2. View the **new_users_source** table. This table contains an additional column named **country**, which captures information about our new users. This column was not captured with the original data.


In [0]:
SELECT *
FROM new_users_source

id,first_name,email,sign_up_date,status,country
7,Kristi,kristi@theemail.com,2023-01-15,new,USA
8,Mohammad,mohammad@princessemail.com,2023-01-15,new,Pakistan
9,Christos,christos@example.com,2024-01-01,new,Greece


3. Use the `MERGE INTO` statement to update the target table **main_users_target** with the **new_users_source** table.

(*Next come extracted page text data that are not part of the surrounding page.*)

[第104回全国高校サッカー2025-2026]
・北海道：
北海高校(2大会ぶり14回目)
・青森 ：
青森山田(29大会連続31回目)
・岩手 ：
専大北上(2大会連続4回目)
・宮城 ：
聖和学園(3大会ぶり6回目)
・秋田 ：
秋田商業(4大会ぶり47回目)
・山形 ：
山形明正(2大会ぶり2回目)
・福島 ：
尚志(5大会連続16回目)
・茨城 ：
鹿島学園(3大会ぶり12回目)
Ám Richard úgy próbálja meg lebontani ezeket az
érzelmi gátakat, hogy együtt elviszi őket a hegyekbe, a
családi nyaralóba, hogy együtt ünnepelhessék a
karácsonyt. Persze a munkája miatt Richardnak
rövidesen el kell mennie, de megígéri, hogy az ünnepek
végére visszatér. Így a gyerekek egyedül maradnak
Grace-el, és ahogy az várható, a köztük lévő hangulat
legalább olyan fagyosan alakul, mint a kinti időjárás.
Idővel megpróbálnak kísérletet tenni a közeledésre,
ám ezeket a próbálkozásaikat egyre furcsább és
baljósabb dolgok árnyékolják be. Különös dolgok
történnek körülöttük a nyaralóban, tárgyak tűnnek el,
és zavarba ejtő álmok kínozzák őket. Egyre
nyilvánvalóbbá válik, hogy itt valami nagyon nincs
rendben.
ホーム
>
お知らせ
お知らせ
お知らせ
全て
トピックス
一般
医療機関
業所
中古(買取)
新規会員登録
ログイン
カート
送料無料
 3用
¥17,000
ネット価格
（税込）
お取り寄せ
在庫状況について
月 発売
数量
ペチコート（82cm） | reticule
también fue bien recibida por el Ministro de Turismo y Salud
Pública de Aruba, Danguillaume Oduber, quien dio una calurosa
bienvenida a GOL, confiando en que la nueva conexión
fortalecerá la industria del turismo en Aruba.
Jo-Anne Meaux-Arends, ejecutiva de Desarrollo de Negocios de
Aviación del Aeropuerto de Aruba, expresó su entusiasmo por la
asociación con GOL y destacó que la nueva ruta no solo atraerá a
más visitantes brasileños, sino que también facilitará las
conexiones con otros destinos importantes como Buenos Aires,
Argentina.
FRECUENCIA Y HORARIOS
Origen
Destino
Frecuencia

    The only change in this `MERGE INTO` statement is in the last `WHEN NOT MATCHED AND source.status='new' THEN` clause. Here, we added the **country** column to insert into the target table.

    Run the query and view the error:

    *Cannot resolve country in INSERT clause given columns target.id, target.first_name, target.email, target.sign_up_date, target.status.*

    Notice that the statement cannot resolve the **country** column in the INSERT clause.


In [0]:
--------------------------------------------
-- This query will return an ERROR
--------------------------------------------

MERGE INTO main_users_target target
USING new_users_source source
ON target.id = source.id
WHEN MATCHED AND source.status = 'update' THEN
  UPDATE SET 
    target.email = source.email,
    target.status = source.status
WHEN MATCHED AND source.status = 'delete' THEN
  DELETE
WHEN NOT MATCHED AND source.status = 'new' THEN
  INSERT (id, first_name, email, sign_up_date, status, country)
  VALUES (source.id, source.first_name, source.email, source.sign_up_date, source.status, source.country);

com.databricks.sql.transaction.tahoe.DeltaAnalysisException: [DELTA_MERGE_UNRESOLVED_EXPRESSION] Cannot resolve country in INSERT clause given columns target.id, target.first_name, target.email, target.sign_up_date, target.status.; line 5 pos 0
	at com.databricks.sql.transaction.tahoe.ResolveDeltaMergeInto$.$anonfun$throwIfNotResolved$3(ResolveDeltaMergeInto.scala:57)
	at scala.collection.mutable.ResizableArray.foreach(ResizableArray.scala:62)
	at scala.collection.mutable.ResizableArray.foreach$(ResizableArray.scala:55)
	at scala.collection.mutable.ArrayBuffer.foreach(ArrayBuffer.scala:49)
	at com.databricks.sql.transaction.tahoe.ResolveDeltaMergeInto$.throwIfNotResolved(ResolveDeltaMergeInto.scala:50)
	at com.databricks.sql.transaction.tahoe.BatchedDeltaMergeActionResolver.batchResolveTargetColumns(DeltaMergeActionResolver.scala:214)
	at com.databricks.sql.transaction.tahoe.BatchedDeltaMergeActionResolver.resolve(DeltaMergeActionResolver.scala:264)
	at com.databricks.sql.transaction.t

4. You must explicitly enable schema evolution to evolve the schema of the target table. In Databricks Runtime 15.2 and above, you can specify schema evolution in a merge statement using SQL with `MERGE WITH SCHEMA EVOLUTION INTO` statement. 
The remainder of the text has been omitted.